Reviewer's Note: This review has been changed from the previous one.

I know, I know, out of order but this is the first one I've read since I began this so here goes.

Thuvia of Ptarth is having guy troubles. Already promised to Kulan Tith, the Jeddak of Kaol, she's got two other wannabe suitors. (An intergalactic Bacherolette episode). Competing for her attention is Astok, Prince of Dusar, who in the first chapter tries to get fresh with our leading lady and Carthoris, the Prince of Helium, son of Warlord of Mars John Carter and our hero, ladies and gentlemen. After saving Thuvia's dignity from the unwanted advances of Astok, Carthoris also blurts out his love but since she's already engaged gets rebuffed and heads home. Then the real problems start for Thuvia gets carried away literally and Carthoris is blamed for the disappearance. Hoping to clear his name and prevent a full scale war, he heads off, only to see his glider tampered with and his crash landing into an isolated area of Mars. Eventually he finds Thuvia, the barbaric Torquasians, green men who have a thing for red women and the lost kingdom of Lothar, where invisble archers came be summoned at will by the crazed Jeddak, Tario. Of course it isn't too long before out hero finds out who is to blame...but war is looming.

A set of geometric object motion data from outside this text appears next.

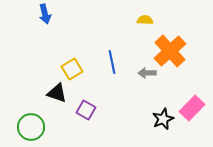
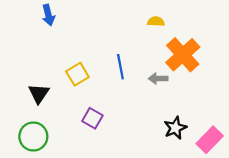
black triangle: (57, 93) -> (39, 94), moved, turned 45
pink rectangle: (192, 108) -> (210, 140), moved

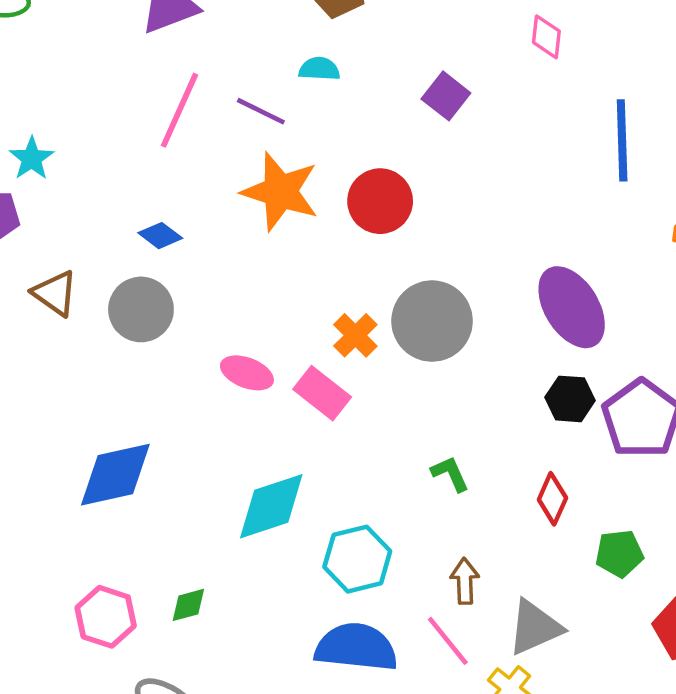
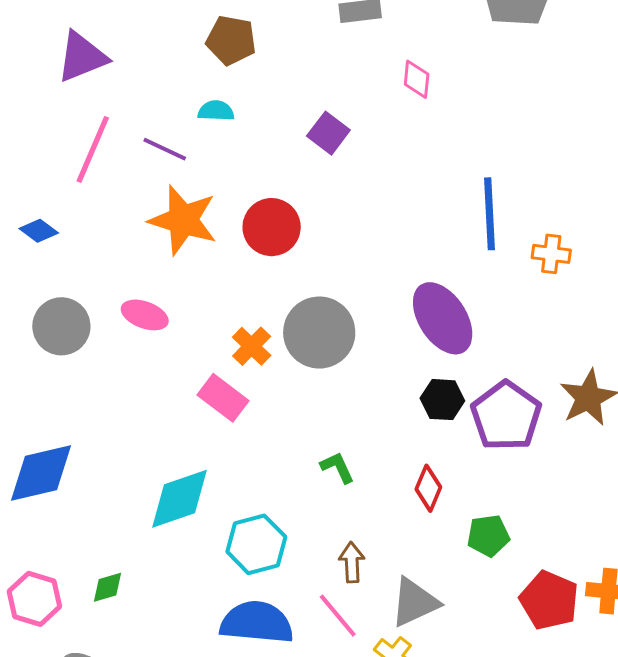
blue line: (622, 140) -> (490, 214), moved
blue diamond: (160, 236) -> (39, 231), moved
pink ellipse: (247, 373) -> (145, 315), moved

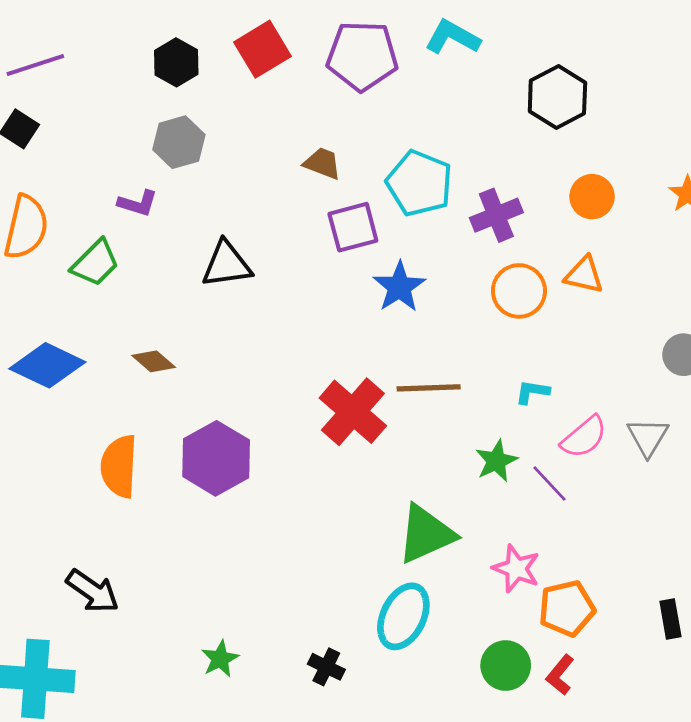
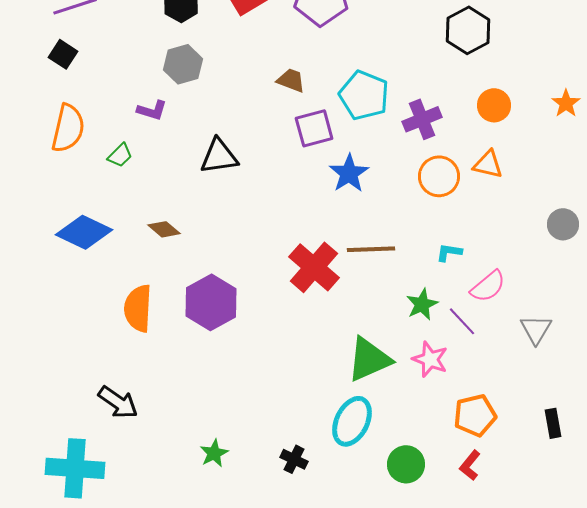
green trapezoid: (95, 263) -> (120, 155), size x0.7
gray triangle: (648, 437) -> (536, 329), moved
pink star: (516, 569) -> (430, 359), moved
green circle: (506, 666) -> (406, 464), moved

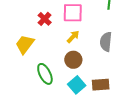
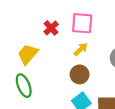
green ellipse: (45, 74) -> (24, 86), moved

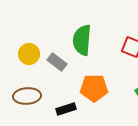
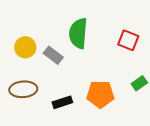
orange pentagon: (94, 88) -> (100, 94), moved

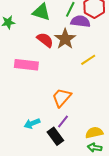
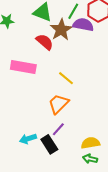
brown star: (65, 39) -> (61, 30), moved
yellow line: (88, 60) -> (66, 78), moved, turned 70
cyan arrow: (32, 124) -> (28, 139), moved

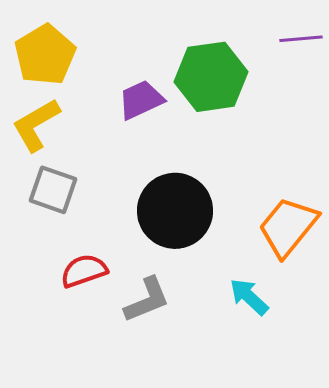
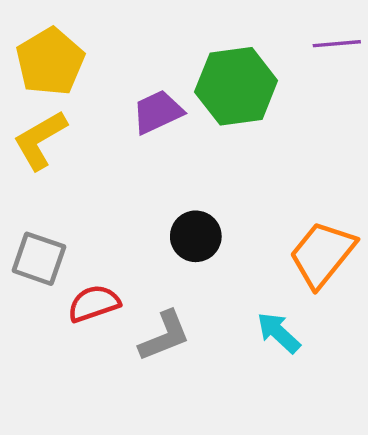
gray square: (53, 190) -> (39, 259), moved
black circle: (175, 211) -> (196, 236), size x0.6

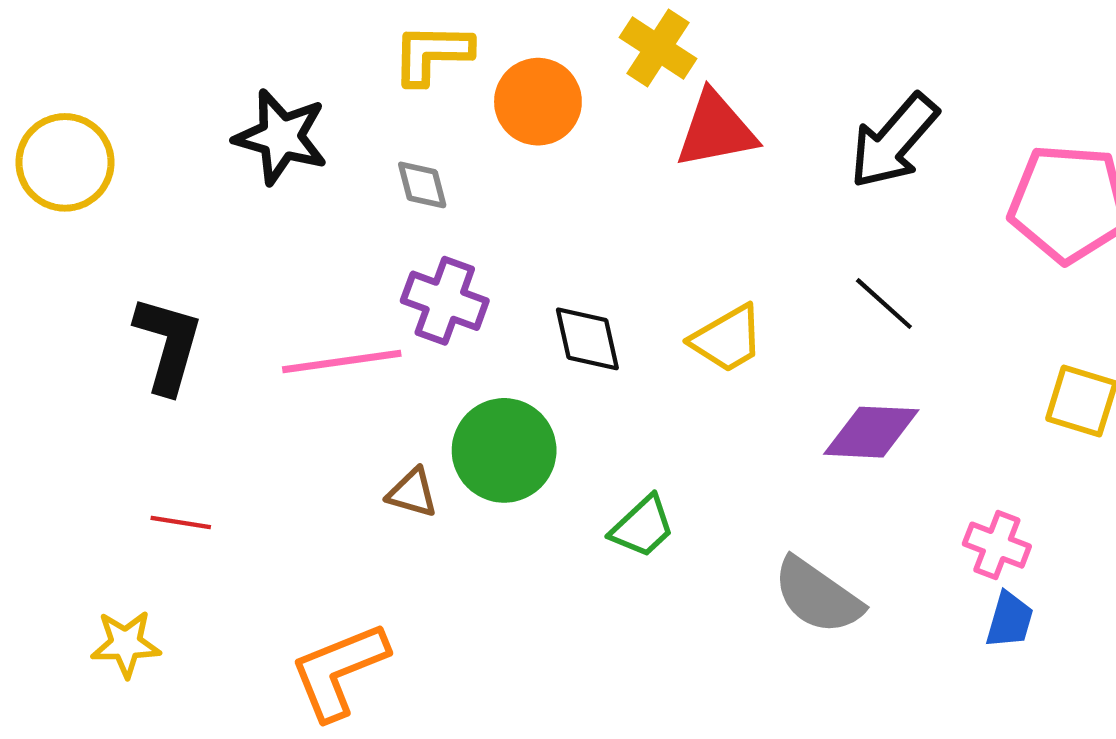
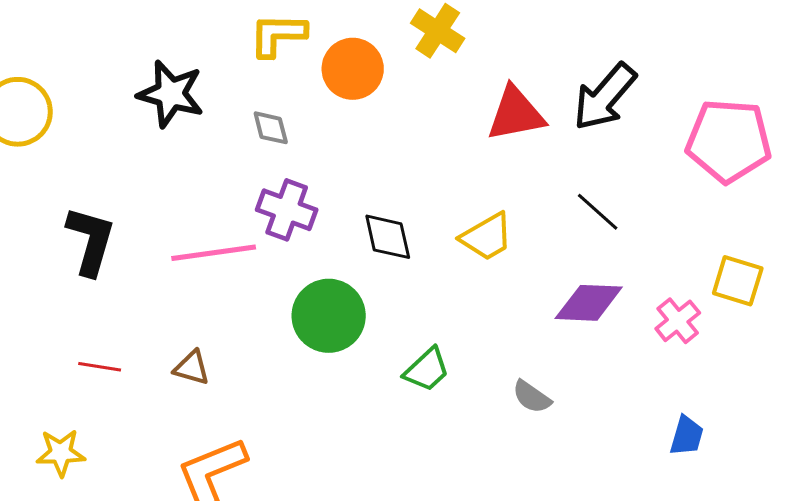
red triangle: (716, 130) -> (516, 114), moved
brown triangle: (412, 493) -> (192, 368), moved
pink cross: (997, 545) -> (678, 321), moved, turned 30
gray semicircle: (818, 596) -> (532, 397), moved, size x0.6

Coming after the opening trilogy, Thuvia is an indication of where the remaining Barsoom series would go, with the planet itself really the major star of the series, not John Carter. For most of the later entries-especially Chessmen and Fighting Man-it would work. Here though it doesn't. Part of it is the fact that it retreads much of the plot of A Princess of Mars combined with elements of the Helen of Troy story but without John Carter's viewpoint guiding us. Maybe its the fact that unlike the first three Burroughs does not write this one with a first person viewpoint, making the reader less involved in the outcome. Also Burroughs doesn't give us that outcome, ending the novel without an epic resolution. Maybe he felt he had worn thin the whole epic battle wrap-up but it leaves the reader disappointed that it doesn't show up.

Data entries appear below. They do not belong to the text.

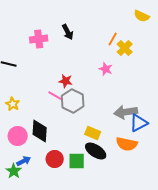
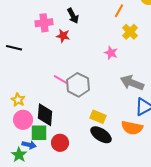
orange line: (113, 39) -> (119, 11), moved
red star: (66, 81) -> (63, 36), moved
yellow star: (13, 104) -> (18, 100), moved
gray arrow: (126, 112) -> (132, 83), moved, turned 30
blue arrow: (24, 161) -> (29, 145), turned 40
green square: (77, 161) -> (39, 133), moved

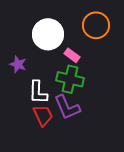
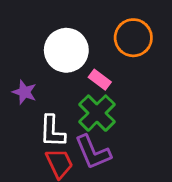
green cross: (70, 79) -> (97, 113), turned 32

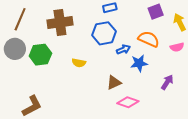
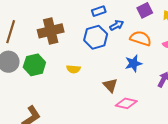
blue arrow: (123, 49) -> (117, 25), moved
brown triangle: (114, 83) -> (110, 85), turned -42

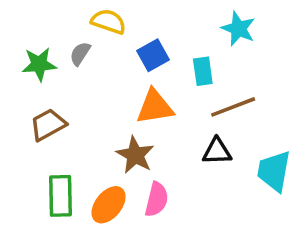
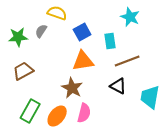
black triangle: (217, 151) -> (118, 86), turned 30
green rectangle: (60, 196) -> (30, 111), turned 30

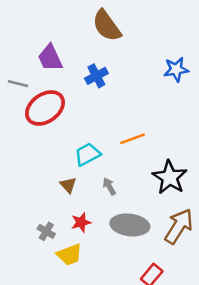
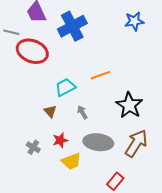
blue cross: (96, 76) -> (72, 26), size x1.6
red ellipse: (45, 108) -> (32, 51), turned 56
yellow trapezoid: (69, 255) -> (71, 161), moved

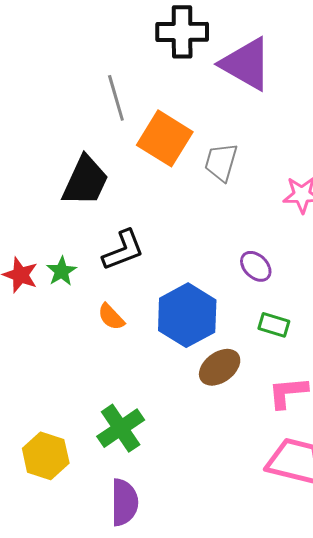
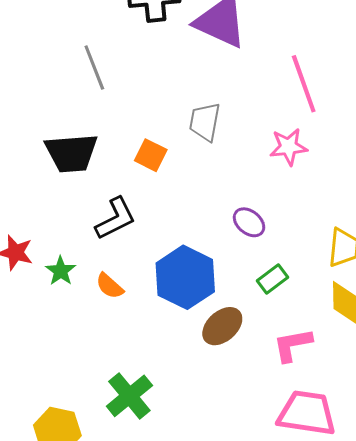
orange square: (165, 138) -> (151, 155), moved, size x0.6
black trapezoid: (85, 181) -> (71, 153), turned 66
green star: (62, 271) -> (61, 271), moved
green rectangle: (274, 325) -> (273, 279), turned -48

Not to say Thuvia doesn't have its charms though (and I don't mean just the cover art.) The Lotharians and their invisible archers are a clever addition and a break from the four-armed threats, while the opening chapter of life on the streets of Helium provides a welcome glimpse of the day to day life of the normal people living on Barsoom. And the action scenes deliver as usual, especially the fight between the Torquasians and the Archers that Carthoris and Thuvia find thesmelves in. In the end I guess I like it but I just don't love it as much as some of the others, so I'm curving my rating to *** out of 4. It's not the worse (that will come later) but it definetly isn't the best.